- _What you will do_:
Your answer should hold each line of the material that contains the word "Candio".

----- Supplied data -----

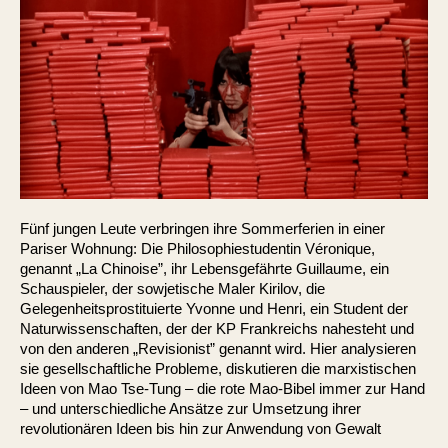
Fünf jungen Leute verbringen ihre Sommerferien in einer
Pariser Wohnung: Die Philosophiestudentin Véronique,
genannt „La Chinoise”, ihr Lebensgefährte Guillaume, ein
Schauspieler, der sowjetische Maler Kirilov, die
Gelegenheitsprostituierte Yvonne und Henri, ein Student der
Naturwissenschaften, der der KP Frankreichs nahesteht und
von den anderen „Revisionist” genannt wird. Hier analysieren
sie gesellschaftliche Probleme, diskutieren die marxistischen
Ideen von Mao Tse-Tung – die rote Mao-Bibel immer zur Hand
– und unterschiedliche Ansätze zur Umsetzung ihrer
revolutionären Ideen bis hin zur Anwendung von Gewalt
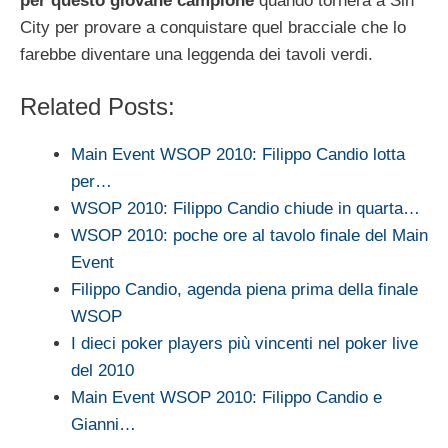
per questo giovane campione
quando tornerà a Sin
City per provare a conquistare quel bracciale che lo
farebbe diventare una leggenda dei tavoli verdi.
Related Posts:
Main Event WSOP 2010: Filippo Candio lotta
per…
WSOP 2010: Filippo Candio chiude in quarta…
WSOP 2010: poche ore al tavolo finale del Main
Event
Filippo Candio, agenda piena prima della finale
WSOP
I dieci poker players più vincenti nel poker live
del 2010
Main Event WSOP 2010: Filippo Candio e
Gianni…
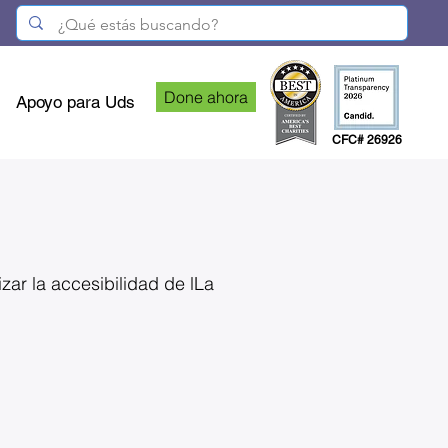
Done ahora
Apoyo para Uds
CFC# 26926
ar la accesibilidad de lLa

-----

- _Exercise result_:
Main Event WSOP 2010: Filippo Candio lotta
WSOP 2010: Filippo Candio chiude in quarta…
Filippo Candio, agenda piena prima della finale
Main Event WSOP 2010: Filippo Candio e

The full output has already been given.